Good Afternoon Brothers..

I was going to do a review of this lovely tobacco.. But I figured I would save a little time and spice-up / hijack IHT's thread.. 

I Recently opened another tin of this stuff, I personally enjoy it very much.
This tin was from 2009.. So it has a little age to it.

The tin aroma is incredible. Dark, earthy, fermented , fruity, figgy, a little spicy... Just makes you want to take a bite of it.

I find it to have a nice combination of the dark semi-sweet cavendish and the spicy perique.. You can taste them mingling throughout your enjoyment of the bowl.

I would kind of call this an armomatic to some degree.. But not in a traditional sense, I think folks that enjoy aros and those who don't could both like this blend.

It rubbed and burned beautifully right out of the can...

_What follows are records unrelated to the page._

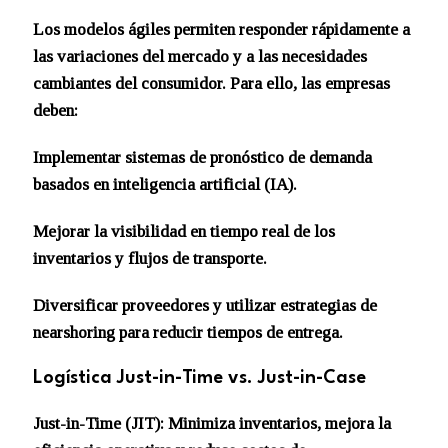
Los modelos ágiles permiten responder rápidamente a
las variaciones del mercado y a las necesidades
cambiantes del consumidor. Para ello, las empresas
deben:
Implementar sistemas de pronóstico de demanda
basados en inteligencia artificial (IA).
Mejorar la visibilidad en tiempo real de los
inventarios y flujos de transporte.
Diversificar proveedores y utilizar estrategias de
nearshoring para reducir tiempos de entrega.
Logística Just-in-Time vs. Just-in-Case
Just-in-Time (JIT): Minimiza inventarios, mejora la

Here are some pictures of this delicious stuff. I hope this may spark your interest , if you have never tried any.




































































































Peace..

- Vin


----------



## RJpuffs (Jan 27, 2008)

Nice pics and good review! When you say "aromatic", is it like a topping oozing with gooseberries and gravy - or a light flavor over the cavendish?


----------



## Nick S. (Jul 10, 2011)

RJpuffs said:


> Nice pics and good review! When you say "aromatic", is it like a topping oozing with gooseberries and gravy - or a light flavor over the cavendish?

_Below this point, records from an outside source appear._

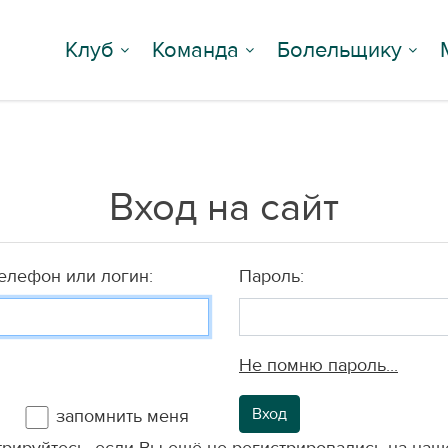
Клуб
Команда
Болельщику
Вход на сайт
телефон или логин:
Пароль:
Не помню пароль...
Вход
запомнить меня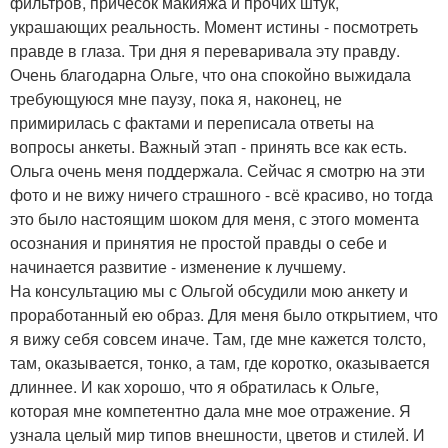
фильтров, причесок макияжа и прочих штук,
украшающих реальность. Момент истины - посмотреть
правде в глаза. Три дня я переваривала эту правду.
Очень благодарна Ольге, что она спокойно выжидала
требующуюся мне паузу, пока я, наконец, не
примирилась с фактами и переписала ответы на
вопросы анкеты. Важный этап - принять все как есть.
Ольга очень меня поддержала. Сейчас я смотрю на эти
фото и не вижу ничего страшного - всё красиво, но тогда
это было настоящим шоком для меня, с этого момента
осознания и принятия не простой правды о себе и
начинается развитие - изменение к лучшему.
На консультацию мы с Ольгой обсудили мою анкету и
проработанный ею образ. Для меня было открытием, что
я вижу себя совсем иначе. Там, где мне кажется толсто,
там, оказывается, тонко, а там, где коротко, оказывается
длиннее. И как хорошо, что я обратилась к Ольге,
которая мне компетентно дала мне мое отражение. Я
узнала целый мир типов внешности, цветов и стилей. И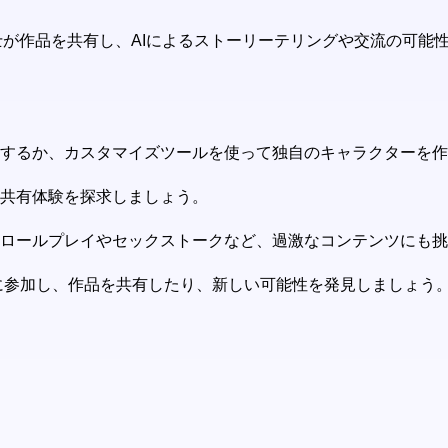
ユーザー同士が作品を共有し、AIによるストーリーテリングや交流の
選択するか、カスタマイズツールを使って独自のキャラクターを
と共有体験を探求しましょう。
よるロールプレイやセックストークなど、過激なコンテンツにも
ュニティに参加し、作品を共有したり、新しい可能性を発見しましょう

That is a good question... does it have an added flavoring? I have a tin of this, but it is only at the 8 month mark... I think I am going to wait for it to reach at least a year before I open it...


----------



## PinkFloydFan (Oct 1, 2009)

Nice fellas. 

It is by no means "oozing" with any topping at all that I can notice. It has just a lightly sweet taste of the fermented virginia cavendish, But not overpowering whatsoever.

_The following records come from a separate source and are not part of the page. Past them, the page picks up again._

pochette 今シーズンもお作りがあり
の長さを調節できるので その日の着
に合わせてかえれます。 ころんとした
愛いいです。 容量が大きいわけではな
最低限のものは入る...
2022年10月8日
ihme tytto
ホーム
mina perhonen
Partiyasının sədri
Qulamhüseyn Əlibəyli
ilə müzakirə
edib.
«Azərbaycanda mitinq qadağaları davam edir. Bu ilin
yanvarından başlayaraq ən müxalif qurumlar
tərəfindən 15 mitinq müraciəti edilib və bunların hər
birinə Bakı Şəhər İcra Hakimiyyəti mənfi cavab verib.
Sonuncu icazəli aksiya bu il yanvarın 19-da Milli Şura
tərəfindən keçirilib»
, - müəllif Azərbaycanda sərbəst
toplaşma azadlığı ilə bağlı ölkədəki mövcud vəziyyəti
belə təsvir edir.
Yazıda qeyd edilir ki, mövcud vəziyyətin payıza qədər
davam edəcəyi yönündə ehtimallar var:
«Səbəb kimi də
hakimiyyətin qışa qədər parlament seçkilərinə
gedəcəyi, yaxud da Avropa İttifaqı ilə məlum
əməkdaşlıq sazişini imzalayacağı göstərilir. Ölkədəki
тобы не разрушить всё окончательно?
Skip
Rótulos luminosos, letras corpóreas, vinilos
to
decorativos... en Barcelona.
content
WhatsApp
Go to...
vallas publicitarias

The spicy / peppery note from the perique compliments it perfectly in my opinion. I can really pick up many subtle flavors when working this blend in a slow sip retrohale fashion. 

Its not a "dessert" type tobacco in my opinion.

- Vin


----------



## TonyBrooklyn (Jan 28, 2010)

PinkFloydFan said:


> Good Afternoon Brothers..
> 
> I was going to do a review of this lovely tobacco.. But I figured I would save a little time and spice-up / hijack IHT's thread..
> 
> ...


Great post and pictures R/G for you sir!


----------